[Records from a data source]
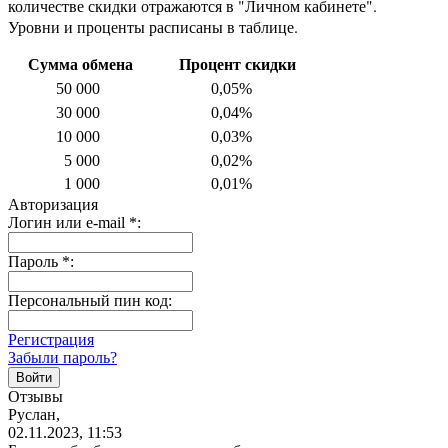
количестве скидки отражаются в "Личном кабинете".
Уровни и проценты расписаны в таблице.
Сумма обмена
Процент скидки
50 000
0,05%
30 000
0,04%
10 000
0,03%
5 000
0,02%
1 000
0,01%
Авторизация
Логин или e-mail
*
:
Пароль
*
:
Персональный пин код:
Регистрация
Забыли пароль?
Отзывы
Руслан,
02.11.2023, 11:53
---
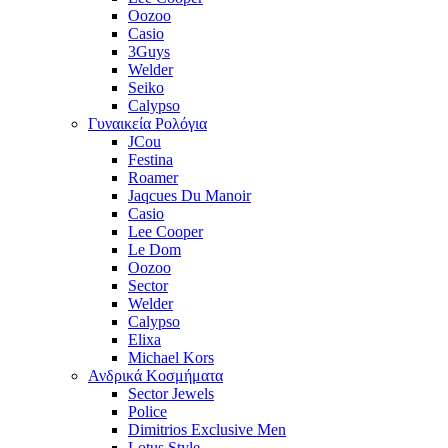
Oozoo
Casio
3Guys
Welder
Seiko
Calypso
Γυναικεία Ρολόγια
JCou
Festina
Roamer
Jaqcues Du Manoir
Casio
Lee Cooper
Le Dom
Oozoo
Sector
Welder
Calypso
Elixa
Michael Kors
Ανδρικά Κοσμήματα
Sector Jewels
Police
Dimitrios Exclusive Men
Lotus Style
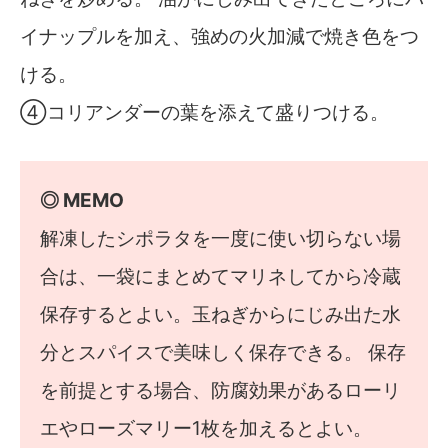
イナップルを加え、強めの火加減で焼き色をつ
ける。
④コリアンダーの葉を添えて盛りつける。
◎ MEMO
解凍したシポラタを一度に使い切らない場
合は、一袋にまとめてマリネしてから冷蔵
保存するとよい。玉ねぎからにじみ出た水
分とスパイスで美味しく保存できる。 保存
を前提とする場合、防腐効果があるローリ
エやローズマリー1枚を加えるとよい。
==
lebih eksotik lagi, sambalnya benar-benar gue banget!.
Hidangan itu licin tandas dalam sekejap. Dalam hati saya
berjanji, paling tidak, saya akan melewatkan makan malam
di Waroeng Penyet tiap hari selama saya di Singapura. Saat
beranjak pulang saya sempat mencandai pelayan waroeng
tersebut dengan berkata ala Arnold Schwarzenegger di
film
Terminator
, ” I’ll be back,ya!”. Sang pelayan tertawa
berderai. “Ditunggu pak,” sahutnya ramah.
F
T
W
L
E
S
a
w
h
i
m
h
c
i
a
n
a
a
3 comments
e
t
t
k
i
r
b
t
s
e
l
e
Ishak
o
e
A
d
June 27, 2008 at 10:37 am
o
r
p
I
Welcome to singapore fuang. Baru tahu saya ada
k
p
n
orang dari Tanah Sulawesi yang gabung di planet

**Work item**
Whenever a line of the data includes "скидки", copy that line.

**Answer for this exercise**
количестве скидки отражаются в "Личном кабинете".
Процент скидки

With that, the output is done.